I have the following calculus of variations problem:
$$\mathcal{L}=-2X'(t)\ln{x'(t)}-2Y'(t)\ln{y'(t)}$$
where $x(t)$ and $y(t)$ are the functions I'm interested in, and $X(t)$ and $Y(t)$ are given as input (I'd like them to remain general). I want to minimize $\mathcal{L}$ with the constraint $$\int_{-\infty}^{\infty}y(t)x'(t)dt=A,$$ where $A$ is a constant. I have the boundary conditions:
$$x(-\infty)=y(-\infty)=X(-\infty)=Y(-\infty)=0$$ $$x(+\infty)=y(+\infty)=X(+\infty)=Y(+\infty)=1$$
Note that the unconstrained problem minimizes at $x(t)=X(t)$, $y(t)=Y(t)$.
I add a Lagrange multiplier to obtain
$$\mathcal{L}=-2X'(t)\ln{x'(t)}-2Y'(t)\ln{y'(t)}+\Lambda y(t)x'(t).$$
And derive the Euler-Lagrange equations for $x$:
$$\dfrac{\partial\mathcal{L}}{\partial x}-\dfrac{d}{dt}\dfrac{\partial\mathcal{L}}{\partial x^\prime}=0$$
$$-\dfrac{d}{dt}\left(-2\dfrac{X^\prime}{x^\prime}+\Lambda y\right)=0$$
$$2\dfrac{X^\prime}{x^\prime}-\Lambda y=c_1$$
$$\Lambda y x^\prime + c_1 x^\prime - 2X^\prime=0$$
And for $y$:
$$\dfrac{\partial\mathcal{L}}{\partial y}-\dfrac{d}{dt}\dfrac{\partial\mathcal{L}}{\partial y^\prime}=0$$
$$\Lambda x^\prime-\dfrac{d}{dt}\left(-2\dfrac{Y^\prime}{y^\prime}\right)=0$$
$$2\dfrac{Y^\prime}{y^\prime}+\Lambda x=c_2$$
$$-\Lambda x y^\prime + c_2 y^\prime - 2Y^\prime=0$$
I'm trying to solve these numerically.

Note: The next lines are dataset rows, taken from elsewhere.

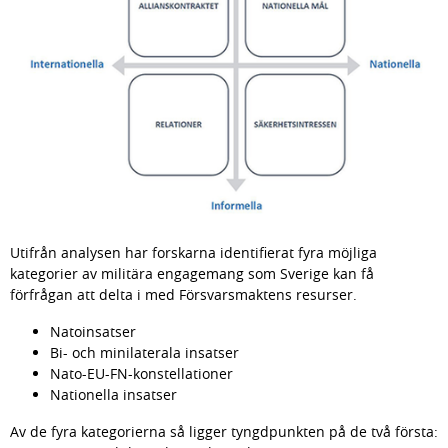
Utifrån analysen har forskarna identifierat fyra möjliga 
kategorier av militära engagemang som Sverige kan få 
förfrågan att delta i med Försvarsmaktens resurser.
Natoinsatser
Bi- och minilaterala insatser
Nato-EU-FN-konstellationer
Nationella insatser
Av de fyra kategorierna så ligger tyngdpunkten på de två första: 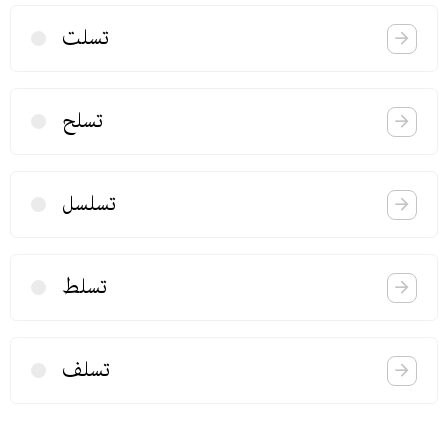
تسلت
تسلح
تسلسل
تسلط
تسلف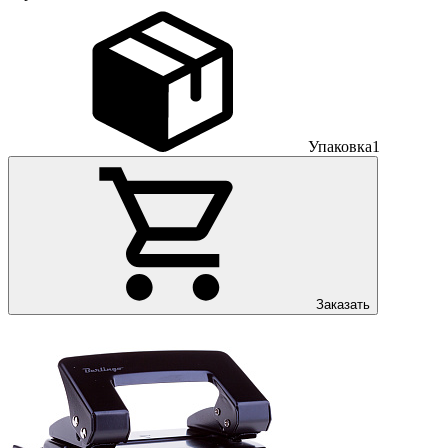
Упаковка
1
Заказать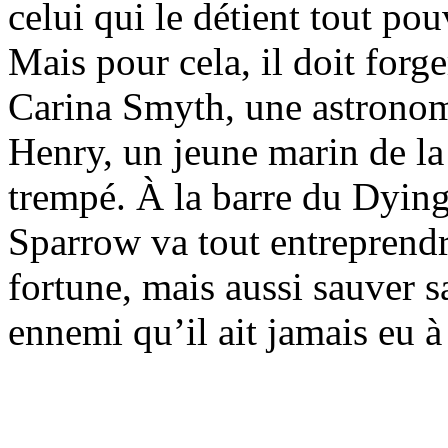
celui qui le détient tout pou
Mais pour cela, il doit forg
Carina Smyth, une astronome
Henry, un jeune marin de la
trempé. À la barre du Dying 
Sparrow va tout entreprendr
fortune, mais aussi sauver s
ennemi qu’il ait jamais eu 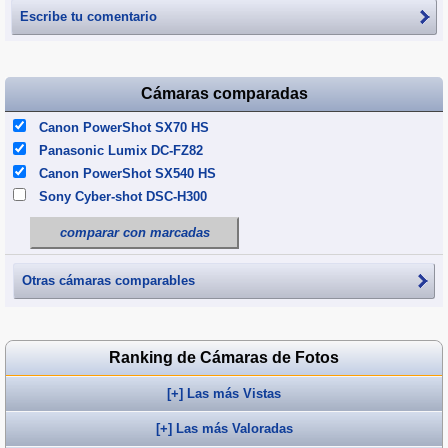
Escribe tu comentario
Cámaras comparadas
Canon PowerShot SX70 HS
Panasonic Lumix DC-FZ82
Canon PowerShot SX540 HS
Sony Cyber-shot DSC-H300
comparar con marcadas
Otras cámaras comparables
Ranking de Cámaras de Fotos
[+] Las más Vistas
[+] Las más Valoradas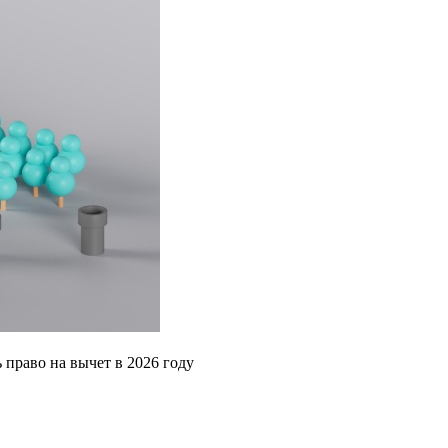
 право на вычет в 2026 году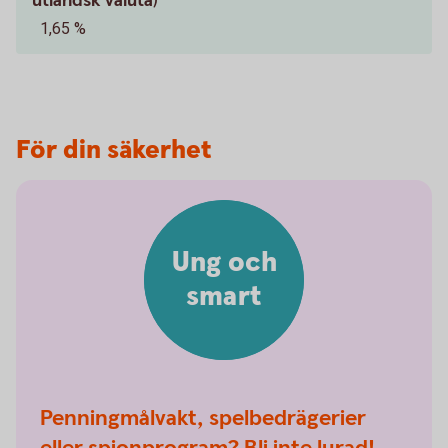
utländsk valuta)
1,65 %
För din säkerhet
Ung och
smart
Penningmålvakt, spelbedrägerier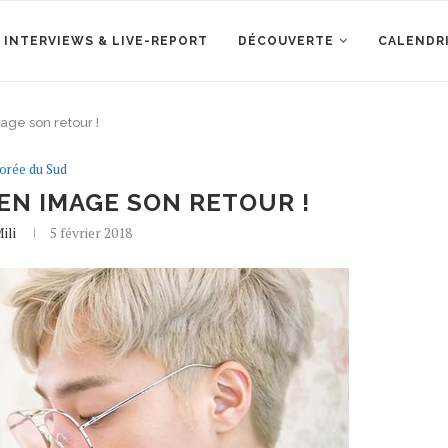
 INTERVIEWS & LIVE-REPORT
DÉCOUVERTE
CALENDR
ge son retour !
orée du Sud
EN IMAGE SON RETOUR !
ili
5 février 2018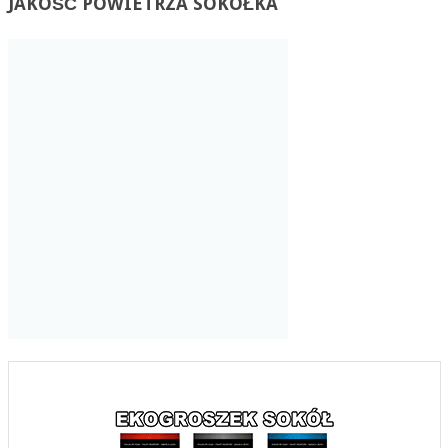
JAKOŚĆ
POWIETRZA SOKÓŁKA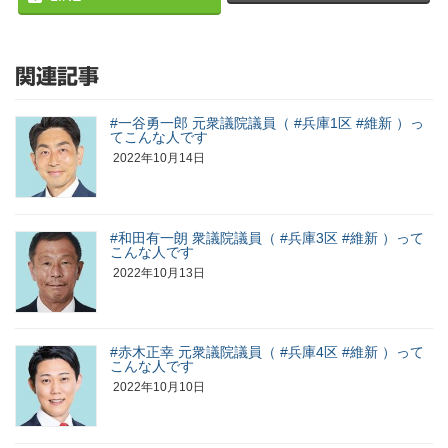
関連記事
#一谷勇一郎 元衆議院議員（ #兵庫1区 #維新 ）っ
てこんな人です
2022年10月14日
#和田有一朗 衆議院議員（ #兵庫3区 #維新 ）って
こんな人です
2022年10月13日
#赤木正幸 元衆議院議員（ #兵庫4区 #維新 ）って
こんな人です
2022年10月10日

With two unknown functions and three variables ($x$, $y$, $c_1$, $c_2$, $\Lambda$), I need five boundary conditions: the values of $x$ and $y$ and $\pm\infty$ and one more corresponding to the constraint.
I tried deriving this last one by integrating the Euler-Lagrange equations from $-\infty$ to $\infty$ to obtain:
$$\Lambda A+c_1-2=0$$ $$-\Lambda (1-A) + c_2 - 2=0$$
(This is one boundary condition too many, but there's redundancy somewhere - if I leave out any one and plug it into scipy.integrate.solve_bvp, the solution I get still satisfies the last one.)
The problem is that my constraint $\int_{-\infty}^{\infty}y(t)x'(t)dt=A$ is sufficient but not necessary to satisfy the boundary conditions. Another solution, for any $A$, is
$$\Lambda=0, c_1=c_2=2.$$ And in fact, if I don't guess a solution close enough to the one I'm looking for, sometimes solve_bvp gives me $$\Lambda=0, c_1=c_2=2, x(t)=X(t), y(t)=Y(t).$$
How can I derive a better boundary condition equation for my constraint?